Remarks on the Foundations of Mathematics
- First English-language edition
- Editor: G. H. von Wright, Rush Rhees
- Author: Ludwig Wittgenstein
- Original title: Bemerkungen über die Grundlagen der Mathematik
- Translator: G.E.M. Anscombe
- Language: German
- Publisher: Blackwell
- Publication date: 1956

= Remarks on the Foundations of Mathematics =

1956 work by philosopher Ludwig Wittgenstein

Remarks on the Foundations of Mathematics (Bemerkungen über die Grundlagen der Mathematik) is a book of Ludwig Wittgenstein's notes on the philosophy of mathematics. It has been translated from German to English by G.E.M. Anscombe, edited by G.H. von Wright and Rush Rhees, and published first in 1956. The text has been produced from passages in various sources by selection and editing. The notes have been written during the years 1937–1944 and a few passages are incorporated in the Philosophical Investigations which were composed later.

When the book appeared it received many negative reviews mostly from working logicians and mathematicians, among them Michael Dummett, Paul Bernays, and Georg Kreisel. Kreisel's scathing review received particular attention although he later distanced himself from it. In later years however it received more positive reviews. Today Remarks on the Foundations of Mathematics is read mostly by philosophers sympathetic to Wittgenstein and they tend to adopt a more positive stance.

Wittgenstein's philosophy of mathematics is exposed chiefly by simple examples on which further skeptical comments are made. The text offers an extended analysis of the concept of mathematical proof and an exploration of Wittgenstein's contention that philosophical considerations introduce false problems in mathematics. Wittgenstein in the Remarks adopts an attitude of doubt in opposition to much orthodoxy in the philosophy of mathematics.

 Particularly controversial in the Remarks was Wittgenstein's "notorious paragraph", which contained an unusual commentary on Gödel's incompleteness theorems. Multiple commentators read Wittgenstein as misunderstanding Gödel. In 2000 Juliet Floyd and Hilary Putnam suggested that the majority of commentary misunderstands
Wittgenstein but their interpretation has not been met with approval.

Wittgenstein wrote
I imagine someone asking my advice; he says: "I have constructed a proposition (I will use 'P' to designate it) in Russell's symbolism, and by means of certain definitions and transformations it can be so interpreted that it says: 'P is not provable in Russell's system'. Must I not say that this proposition on the one hand is true, and on the other hand unprovable? For suppose it were false; then it is true that it is provable. And that surely cannot be! And if it is proved, then it is proved that it is not provable. Thus it can only be true, but unprovable."
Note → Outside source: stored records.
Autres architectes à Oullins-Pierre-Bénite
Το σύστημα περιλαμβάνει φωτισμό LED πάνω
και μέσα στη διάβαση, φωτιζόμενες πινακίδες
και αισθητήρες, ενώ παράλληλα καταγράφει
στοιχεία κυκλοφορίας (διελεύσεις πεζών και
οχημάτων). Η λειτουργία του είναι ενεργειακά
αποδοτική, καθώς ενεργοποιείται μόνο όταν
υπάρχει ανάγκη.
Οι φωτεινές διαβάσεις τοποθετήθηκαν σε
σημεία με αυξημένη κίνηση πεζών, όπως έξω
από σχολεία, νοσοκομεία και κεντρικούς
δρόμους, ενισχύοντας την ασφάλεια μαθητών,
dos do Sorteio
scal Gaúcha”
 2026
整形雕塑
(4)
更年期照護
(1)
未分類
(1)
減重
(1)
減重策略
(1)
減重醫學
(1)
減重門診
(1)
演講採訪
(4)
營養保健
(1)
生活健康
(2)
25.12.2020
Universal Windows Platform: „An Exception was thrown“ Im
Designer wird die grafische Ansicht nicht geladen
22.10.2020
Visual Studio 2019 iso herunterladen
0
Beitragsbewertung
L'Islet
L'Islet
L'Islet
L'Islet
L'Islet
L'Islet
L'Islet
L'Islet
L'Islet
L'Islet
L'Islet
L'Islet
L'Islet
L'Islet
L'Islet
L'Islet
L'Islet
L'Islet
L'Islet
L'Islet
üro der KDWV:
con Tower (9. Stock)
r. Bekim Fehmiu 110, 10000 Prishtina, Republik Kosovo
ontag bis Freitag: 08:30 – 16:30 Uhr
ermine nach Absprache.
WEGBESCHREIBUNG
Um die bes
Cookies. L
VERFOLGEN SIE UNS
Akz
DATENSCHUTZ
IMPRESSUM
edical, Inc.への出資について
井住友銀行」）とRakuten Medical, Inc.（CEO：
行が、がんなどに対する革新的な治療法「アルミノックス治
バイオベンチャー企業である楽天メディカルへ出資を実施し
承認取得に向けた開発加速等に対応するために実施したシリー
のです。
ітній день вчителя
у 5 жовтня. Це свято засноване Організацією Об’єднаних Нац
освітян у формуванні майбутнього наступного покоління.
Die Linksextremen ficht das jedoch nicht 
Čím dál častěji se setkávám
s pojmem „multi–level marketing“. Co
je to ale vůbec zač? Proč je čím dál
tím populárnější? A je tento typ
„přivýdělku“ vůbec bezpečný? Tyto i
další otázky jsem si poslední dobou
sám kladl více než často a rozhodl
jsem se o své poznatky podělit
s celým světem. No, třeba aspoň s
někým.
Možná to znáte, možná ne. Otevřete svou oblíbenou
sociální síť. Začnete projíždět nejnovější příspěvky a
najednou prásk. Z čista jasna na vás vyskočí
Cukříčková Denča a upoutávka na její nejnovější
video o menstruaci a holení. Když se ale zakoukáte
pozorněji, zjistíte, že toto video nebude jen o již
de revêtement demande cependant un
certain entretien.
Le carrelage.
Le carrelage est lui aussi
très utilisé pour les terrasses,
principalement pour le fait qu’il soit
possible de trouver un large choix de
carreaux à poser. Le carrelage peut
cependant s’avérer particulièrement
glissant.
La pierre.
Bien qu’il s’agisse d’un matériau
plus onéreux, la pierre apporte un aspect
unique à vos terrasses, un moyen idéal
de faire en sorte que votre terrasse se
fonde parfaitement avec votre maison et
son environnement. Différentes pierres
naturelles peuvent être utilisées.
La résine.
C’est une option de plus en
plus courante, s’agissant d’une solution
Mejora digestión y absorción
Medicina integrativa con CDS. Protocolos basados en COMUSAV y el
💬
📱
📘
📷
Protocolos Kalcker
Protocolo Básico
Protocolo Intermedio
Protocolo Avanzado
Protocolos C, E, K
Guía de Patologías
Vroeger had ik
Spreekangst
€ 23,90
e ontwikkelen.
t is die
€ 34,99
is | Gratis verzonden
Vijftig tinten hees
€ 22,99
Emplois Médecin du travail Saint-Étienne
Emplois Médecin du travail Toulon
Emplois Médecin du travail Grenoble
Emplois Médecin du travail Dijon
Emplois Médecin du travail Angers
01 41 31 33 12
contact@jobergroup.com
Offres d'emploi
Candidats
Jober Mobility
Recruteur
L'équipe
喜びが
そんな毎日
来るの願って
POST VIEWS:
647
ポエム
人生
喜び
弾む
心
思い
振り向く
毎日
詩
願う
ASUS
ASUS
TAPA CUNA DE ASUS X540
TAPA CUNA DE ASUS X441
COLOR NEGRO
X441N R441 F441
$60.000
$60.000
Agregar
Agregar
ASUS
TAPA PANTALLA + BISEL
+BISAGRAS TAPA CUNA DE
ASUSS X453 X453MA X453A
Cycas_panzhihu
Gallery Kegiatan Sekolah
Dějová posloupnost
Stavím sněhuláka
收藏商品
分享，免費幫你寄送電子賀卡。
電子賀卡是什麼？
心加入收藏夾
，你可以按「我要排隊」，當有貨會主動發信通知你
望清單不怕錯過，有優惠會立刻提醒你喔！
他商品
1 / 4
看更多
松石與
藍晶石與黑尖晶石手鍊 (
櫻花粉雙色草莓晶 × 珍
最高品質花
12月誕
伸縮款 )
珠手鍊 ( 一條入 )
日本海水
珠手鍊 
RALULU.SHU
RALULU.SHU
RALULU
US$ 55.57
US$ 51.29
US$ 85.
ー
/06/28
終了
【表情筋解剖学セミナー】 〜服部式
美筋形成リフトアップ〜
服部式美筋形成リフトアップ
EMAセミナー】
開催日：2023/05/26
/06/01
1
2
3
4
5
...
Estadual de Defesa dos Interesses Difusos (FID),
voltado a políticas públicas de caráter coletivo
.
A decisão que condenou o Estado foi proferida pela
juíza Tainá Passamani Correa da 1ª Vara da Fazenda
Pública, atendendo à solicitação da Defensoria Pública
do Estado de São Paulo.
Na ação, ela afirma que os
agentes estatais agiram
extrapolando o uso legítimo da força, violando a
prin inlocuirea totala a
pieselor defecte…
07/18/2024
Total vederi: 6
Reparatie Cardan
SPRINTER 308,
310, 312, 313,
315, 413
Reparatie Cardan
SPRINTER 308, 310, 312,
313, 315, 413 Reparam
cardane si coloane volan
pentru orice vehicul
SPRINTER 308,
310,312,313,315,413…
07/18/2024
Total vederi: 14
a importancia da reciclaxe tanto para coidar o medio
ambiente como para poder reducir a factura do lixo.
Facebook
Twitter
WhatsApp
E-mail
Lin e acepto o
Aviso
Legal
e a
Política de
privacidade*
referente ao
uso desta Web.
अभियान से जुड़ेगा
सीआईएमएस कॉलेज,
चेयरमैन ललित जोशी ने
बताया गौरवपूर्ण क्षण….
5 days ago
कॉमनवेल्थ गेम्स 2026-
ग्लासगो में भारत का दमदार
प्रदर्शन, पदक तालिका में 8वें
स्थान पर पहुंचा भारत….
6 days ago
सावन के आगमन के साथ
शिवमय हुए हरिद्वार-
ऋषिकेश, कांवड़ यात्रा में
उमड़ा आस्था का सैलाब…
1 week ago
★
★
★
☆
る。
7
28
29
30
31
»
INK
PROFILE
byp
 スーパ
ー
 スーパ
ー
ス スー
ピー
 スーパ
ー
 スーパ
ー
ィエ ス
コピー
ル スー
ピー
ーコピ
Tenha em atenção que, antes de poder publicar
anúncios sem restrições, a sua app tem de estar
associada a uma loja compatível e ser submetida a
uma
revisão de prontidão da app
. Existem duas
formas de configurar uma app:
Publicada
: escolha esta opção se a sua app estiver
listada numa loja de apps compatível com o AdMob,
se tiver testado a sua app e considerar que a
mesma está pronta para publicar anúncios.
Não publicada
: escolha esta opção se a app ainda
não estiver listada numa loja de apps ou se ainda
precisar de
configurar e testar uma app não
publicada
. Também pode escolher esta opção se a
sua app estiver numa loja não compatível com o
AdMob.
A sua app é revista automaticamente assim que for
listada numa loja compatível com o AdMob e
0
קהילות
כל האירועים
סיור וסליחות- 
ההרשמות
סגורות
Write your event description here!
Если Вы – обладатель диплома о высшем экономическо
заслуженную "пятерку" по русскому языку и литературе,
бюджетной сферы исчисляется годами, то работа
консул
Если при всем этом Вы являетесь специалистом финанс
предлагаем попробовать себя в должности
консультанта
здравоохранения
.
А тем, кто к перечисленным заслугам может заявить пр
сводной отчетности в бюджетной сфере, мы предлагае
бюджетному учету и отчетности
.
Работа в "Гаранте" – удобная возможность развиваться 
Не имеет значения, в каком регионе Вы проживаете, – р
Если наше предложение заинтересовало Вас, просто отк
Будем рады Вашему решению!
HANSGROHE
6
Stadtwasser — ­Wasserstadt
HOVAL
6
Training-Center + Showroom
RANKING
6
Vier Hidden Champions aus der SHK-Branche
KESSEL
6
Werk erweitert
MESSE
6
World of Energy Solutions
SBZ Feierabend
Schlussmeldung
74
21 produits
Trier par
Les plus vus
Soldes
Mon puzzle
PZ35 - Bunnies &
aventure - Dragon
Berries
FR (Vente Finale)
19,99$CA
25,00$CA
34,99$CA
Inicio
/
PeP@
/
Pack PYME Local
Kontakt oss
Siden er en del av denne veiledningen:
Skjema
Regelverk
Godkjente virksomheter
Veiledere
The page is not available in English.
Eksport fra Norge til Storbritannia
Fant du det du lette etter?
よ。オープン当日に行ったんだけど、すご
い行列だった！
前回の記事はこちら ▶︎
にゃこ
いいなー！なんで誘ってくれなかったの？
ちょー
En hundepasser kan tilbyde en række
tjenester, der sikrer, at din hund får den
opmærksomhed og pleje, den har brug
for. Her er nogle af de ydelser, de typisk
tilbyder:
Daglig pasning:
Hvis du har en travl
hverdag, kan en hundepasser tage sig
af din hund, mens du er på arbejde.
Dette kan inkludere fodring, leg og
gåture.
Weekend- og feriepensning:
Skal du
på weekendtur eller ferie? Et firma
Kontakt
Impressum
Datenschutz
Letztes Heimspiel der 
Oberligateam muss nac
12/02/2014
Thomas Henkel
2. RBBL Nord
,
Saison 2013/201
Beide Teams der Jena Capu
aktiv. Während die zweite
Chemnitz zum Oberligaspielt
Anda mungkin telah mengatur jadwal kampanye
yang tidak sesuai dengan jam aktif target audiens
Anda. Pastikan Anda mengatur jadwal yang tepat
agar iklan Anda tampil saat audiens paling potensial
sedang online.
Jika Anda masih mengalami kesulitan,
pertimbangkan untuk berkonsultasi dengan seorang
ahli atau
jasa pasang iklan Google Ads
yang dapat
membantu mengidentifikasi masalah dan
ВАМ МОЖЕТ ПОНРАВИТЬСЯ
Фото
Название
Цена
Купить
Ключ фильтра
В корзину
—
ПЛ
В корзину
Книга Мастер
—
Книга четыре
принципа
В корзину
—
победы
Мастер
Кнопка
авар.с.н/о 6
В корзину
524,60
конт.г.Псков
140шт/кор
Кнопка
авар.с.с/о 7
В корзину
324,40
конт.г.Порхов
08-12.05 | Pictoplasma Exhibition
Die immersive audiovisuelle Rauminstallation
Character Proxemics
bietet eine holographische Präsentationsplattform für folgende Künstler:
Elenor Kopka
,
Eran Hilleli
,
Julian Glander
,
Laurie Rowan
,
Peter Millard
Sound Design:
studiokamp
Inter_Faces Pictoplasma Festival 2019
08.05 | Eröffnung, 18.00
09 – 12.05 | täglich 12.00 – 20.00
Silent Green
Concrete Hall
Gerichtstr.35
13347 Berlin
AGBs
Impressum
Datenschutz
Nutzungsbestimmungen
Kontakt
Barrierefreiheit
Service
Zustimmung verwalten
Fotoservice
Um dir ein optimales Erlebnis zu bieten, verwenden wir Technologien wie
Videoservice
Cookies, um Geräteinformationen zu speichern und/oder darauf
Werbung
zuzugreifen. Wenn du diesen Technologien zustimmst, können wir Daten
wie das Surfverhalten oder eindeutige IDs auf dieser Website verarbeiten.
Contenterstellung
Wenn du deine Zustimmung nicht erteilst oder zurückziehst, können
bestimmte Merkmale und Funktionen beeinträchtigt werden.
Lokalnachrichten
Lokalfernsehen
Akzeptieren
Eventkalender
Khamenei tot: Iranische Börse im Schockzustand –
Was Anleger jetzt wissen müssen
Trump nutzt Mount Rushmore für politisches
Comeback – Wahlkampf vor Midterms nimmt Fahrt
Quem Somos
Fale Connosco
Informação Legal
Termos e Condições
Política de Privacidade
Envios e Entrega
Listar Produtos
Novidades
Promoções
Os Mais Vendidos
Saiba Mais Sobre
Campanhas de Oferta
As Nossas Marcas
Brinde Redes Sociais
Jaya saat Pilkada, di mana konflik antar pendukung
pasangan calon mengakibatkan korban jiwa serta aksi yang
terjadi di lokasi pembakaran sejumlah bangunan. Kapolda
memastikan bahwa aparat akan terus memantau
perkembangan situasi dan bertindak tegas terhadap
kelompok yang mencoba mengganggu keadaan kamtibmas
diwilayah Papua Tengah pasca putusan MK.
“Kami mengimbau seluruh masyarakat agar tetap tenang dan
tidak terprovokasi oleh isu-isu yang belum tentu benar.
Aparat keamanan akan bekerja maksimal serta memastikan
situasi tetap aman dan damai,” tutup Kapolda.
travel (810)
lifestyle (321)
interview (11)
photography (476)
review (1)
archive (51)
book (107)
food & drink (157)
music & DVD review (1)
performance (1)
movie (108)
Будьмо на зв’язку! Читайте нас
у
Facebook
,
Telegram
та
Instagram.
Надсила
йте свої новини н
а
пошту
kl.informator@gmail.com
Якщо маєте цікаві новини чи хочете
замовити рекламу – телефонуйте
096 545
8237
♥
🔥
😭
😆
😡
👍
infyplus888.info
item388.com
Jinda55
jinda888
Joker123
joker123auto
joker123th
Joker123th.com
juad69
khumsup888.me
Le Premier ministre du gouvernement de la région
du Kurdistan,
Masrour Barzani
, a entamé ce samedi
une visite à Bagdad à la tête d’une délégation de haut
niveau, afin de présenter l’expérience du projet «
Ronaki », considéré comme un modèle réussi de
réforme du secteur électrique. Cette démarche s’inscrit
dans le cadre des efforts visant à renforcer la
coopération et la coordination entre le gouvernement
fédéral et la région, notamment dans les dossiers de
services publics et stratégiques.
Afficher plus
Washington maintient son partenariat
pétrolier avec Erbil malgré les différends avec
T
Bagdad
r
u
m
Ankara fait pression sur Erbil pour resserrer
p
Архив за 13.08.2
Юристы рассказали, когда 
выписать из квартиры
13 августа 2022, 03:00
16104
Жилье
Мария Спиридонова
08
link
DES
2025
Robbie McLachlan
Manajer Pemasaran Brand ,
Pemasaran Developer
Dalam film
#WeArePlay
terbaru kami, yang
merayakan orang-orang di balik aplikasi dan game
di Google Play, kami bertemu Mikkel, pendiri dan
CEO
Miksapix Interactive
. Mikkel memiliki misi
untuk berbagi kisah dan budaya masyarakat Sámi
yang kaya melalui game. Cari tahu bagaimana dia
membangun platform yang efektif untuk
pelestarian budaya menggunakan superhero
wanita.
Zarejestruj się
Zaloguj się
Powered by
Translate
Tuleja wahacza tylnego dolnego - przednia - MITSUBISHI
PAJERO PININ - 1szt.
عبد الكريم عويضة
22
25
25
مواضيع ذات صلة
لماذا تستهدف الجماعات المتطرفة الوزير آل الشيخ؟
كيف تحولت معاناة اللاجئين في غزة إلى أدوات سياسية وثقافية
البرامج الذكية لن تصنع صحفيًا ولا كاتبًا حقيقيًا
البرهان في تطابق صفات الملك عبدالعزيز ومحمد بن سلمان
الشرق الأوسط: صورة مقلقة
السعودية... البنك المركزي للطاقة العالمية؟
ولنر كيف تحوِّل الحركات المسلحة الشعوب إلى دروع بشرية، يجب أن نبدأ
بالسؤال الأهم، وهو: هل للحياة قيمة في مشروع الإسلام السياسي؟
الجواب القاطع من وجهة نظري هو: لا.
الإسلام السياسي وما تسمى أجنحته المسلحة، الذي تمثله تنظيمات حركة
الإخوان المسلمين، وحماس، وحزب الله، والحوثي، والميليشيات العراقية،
Just as we can ask, " 'Provable' in what system?," so we must also ask, "'True' in what system?" "True in Russell's system" means, as was said, proved in Russell's system, and "false" in Russell's system means the opposite has been proved in Russell's system.—Now, what does your "suppose it is false" mean? In the Russell sense it means, "suppose the opposite is proved in Russell's system"; if that is your assumption you will now presumably give up the interpretation that it is unprovable. And by "this interpretation" I understand the translation into this English sentence.—If you assume that the proposition is provable in Russell's system, that means it is true in the Russell sense, and the interpretation "P is not provable" again has to be given up. If you assume that the proposition is true in the Russell sense, the same thing follows. Further: if the proposition is supposed to be false in some other than the Russell sense, then it does not contradict this for it to be proved in Russell's system. (What is called "losing" in chess may constitute winning in another game.)

The debate has been running around the so-called Key Claim: If one assumes that P is provable in PM, then one should give up the "translation" of P by the English sentence "P is not provable".

Wittgenstein does not mention the name of Kurt Gödel who was a member of the Vienna Circle during the period in which Wittgenstein's early ideal language philosophy and Tractatus Logico-Philosophicus dominated the circle's thinking; multiple writings of Gödel in his Nachlass contain his own antipathy for Wittgenstein, and belief that Wittgenstein wilfully misread the theorems. Some commentators, such as Rebecca Goldstein, have hypothesized that Gödel developed his logical theorems in opposition to Wittgenstein.